In the post-translational pathway, synthesized pre-proteins in the cytosol bind to SecB and/or SecA to be transported to the plasma membrane. Binding of SecB has been shown to be essential to prevent the pre-protein premature folding prior to membrane translocation [2]. In gram-negative bacteria, SecB-pre-protein complex interacts and transfers the pre-protein to SecA. Escherichia coli lacks SecB, while SecA seems to complement the activity of SecB [3,4].
In the co-translational pathway, SRP (signal recognition particle) binds to the polypeptide emerging from the ribosome and directs the ribosome-nascent chain complex to the plasma membrane, where the complex binds to the SRP receptor FtsY. Subsequent to this, the emerging polypeptide passes through the SecY translocation channel [5]. In archaea, there is evidence that some proteins can be translocated post-translationally, but archaea lack SecB and SecA, hence post-translational translocation remains to be elucidated [6].

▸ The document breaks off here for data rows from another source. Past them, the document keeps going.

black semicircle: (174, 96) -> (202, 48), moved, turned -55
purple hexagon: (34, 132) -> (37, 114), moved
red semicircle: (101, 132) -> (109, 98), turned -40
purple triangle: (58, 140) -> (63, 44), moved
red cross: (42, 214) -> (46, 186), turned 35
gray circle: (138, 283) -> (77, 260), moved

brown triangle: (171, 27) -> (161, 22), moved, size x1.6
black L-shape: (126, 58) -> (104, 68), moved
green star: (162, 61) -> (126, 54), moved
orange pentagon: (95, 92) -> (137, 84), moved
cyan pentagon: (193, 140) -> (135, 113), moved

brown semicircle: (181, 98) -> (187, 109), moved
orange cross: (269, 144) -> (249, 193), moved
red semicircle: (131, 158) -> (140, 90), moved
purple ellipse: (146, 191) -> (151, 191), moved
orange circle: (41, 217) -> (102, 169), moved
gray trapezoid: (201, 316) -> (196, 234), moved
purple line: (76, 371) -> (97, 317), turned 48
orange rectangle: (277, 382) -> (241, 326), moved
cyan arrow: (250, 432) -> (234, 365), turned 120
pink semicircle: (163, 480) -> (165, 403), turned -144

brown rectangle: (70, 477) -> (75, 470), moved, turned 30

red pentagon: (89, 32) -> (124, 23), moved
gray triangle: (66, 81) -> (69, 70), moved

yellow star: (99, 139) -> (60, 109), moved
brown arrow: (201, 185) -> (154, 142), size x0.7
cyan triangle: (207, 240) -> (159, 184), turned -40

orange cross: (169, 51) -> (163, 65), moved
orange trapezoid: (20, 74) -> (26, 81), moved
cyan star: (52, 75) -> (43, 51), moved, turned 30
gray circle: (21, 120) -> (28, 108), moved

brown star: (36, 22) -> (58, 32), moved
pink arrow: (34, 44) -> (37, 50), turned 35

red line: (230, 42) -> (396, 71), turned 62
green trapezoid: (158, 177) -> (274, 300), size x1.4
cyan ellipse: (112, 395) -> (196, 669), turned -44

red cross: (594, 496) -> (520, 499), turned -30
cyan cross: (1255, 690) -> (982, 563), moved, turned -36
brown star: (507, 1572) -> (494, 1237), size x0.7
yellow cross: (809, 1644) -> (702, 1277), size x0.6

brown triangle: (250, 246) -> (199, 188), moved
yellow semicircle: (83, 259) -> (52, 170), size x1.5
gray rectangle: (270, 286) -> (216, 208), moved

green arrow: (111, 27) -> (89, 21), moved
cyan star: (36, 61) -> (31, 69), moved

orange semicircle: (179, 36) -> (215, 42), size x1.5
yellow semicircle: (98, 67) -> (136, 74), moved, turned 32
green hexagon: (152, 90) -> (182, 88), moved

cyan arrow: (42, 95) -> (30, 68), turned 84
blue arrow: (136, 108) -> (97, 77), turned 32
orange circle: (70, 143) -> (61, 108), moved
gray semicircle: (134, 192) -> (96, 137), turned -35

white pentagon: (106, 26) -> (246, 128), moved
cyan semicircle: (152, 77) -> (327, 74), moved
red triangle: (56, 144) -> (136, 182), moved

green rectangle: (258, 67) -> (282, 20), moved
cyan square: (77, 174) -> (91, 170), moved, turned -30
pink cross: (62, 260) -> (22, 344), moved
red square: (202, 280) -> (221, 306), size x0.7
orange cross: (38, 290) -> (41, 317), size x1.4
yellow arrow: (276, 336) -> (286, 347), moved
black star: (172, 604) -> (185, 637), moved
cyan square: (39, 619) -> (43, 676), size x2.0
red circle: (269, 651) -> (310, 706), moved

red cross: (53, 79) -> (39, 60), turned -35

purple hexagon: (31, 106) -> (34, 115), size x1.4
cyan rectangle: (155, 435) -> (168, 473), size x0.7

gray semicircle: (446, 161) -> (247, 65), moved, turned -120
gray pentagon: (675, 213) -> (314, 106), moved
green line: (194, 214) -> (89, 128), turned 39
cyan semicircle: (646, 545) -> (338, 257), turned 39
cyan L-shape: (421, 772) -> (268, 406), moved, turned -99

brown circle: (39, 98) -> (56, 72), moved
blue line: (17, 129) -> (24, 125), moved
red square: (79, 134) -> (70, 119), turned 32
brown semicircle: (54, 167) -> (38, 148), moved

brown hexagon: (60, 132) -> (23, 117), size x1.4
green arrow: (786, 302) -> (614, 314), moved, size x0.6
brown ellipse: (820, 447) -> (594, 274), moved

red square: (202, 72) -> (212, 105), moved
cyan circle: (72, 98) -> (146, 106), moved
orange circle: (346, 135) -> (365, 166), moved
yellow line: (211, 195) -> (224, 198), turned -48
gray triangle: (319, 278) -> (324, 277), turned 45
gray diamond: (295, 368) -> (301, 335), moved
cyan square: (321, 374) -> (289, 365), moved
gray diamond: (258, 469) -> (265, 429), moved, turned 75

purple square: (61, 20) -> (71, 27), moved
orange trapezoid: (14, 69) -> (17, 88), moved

SecA and SecY, that are part of the complex SecYEG-SecA, have been extensively studied as they are directly responsible for the translocation of a large fraction of pre-proteins through the membrane [7,8]. The 100 Kda protein SecA, considered to be a motor protein, participates in pre-proteins translocation mediated by its ATPase activity [9]. This protein is conserved among bacteria and some plants [10], and is essential to cell viability [7]. SecA consists of six protein domains (Figure 1B): nucleotide-binding domain 1 (NBD1) and 2 (NBD2), the polypeptide-cross-linking domain (PPXD), the helical scaffold domain (HSD), the helical wing domain (HWD) and c-terminal domain (CTL, not shown in Figure 1B). SecA function occurs through strong conformational changes mediated by ATP binding and hydrolysis at the NBD domain [11]. PPXD, NBD2 and part of HSD domains have been suggested to form a “clamp” for pre-protein peptide binding and translocation [12]. SecY presents a clam shell-like symmetrical arrangement and consists of ten transmembrane (TM) segments (TM1-TM10), which form a gate at the front side and are clamped together at the back by SecE [12] (Figure 2B). The role of SecG, another component of the complex SecYEG-SecA, has been deemed not essential [13], although it may be involved in mediating the interaction of SecA and SecY [14–17].
Two SecY/SecA systems are found in bacteria, one is termed SecA1/SecY1 (canonical SecA/SecY, interchangeably used in this paper), and the other is called (accessory) SecA2/SecY2, [18]. SecA1 and/or SecY1 perform “housekeeping” functions in bacterial physiology, whereas SecA2 and/or SecY2 are involved in determining species virulence traits [18]. However, the precise role of accessory SecA2/SecY2 system on the overall bacterial physiology, transcription and secretion remains elusive.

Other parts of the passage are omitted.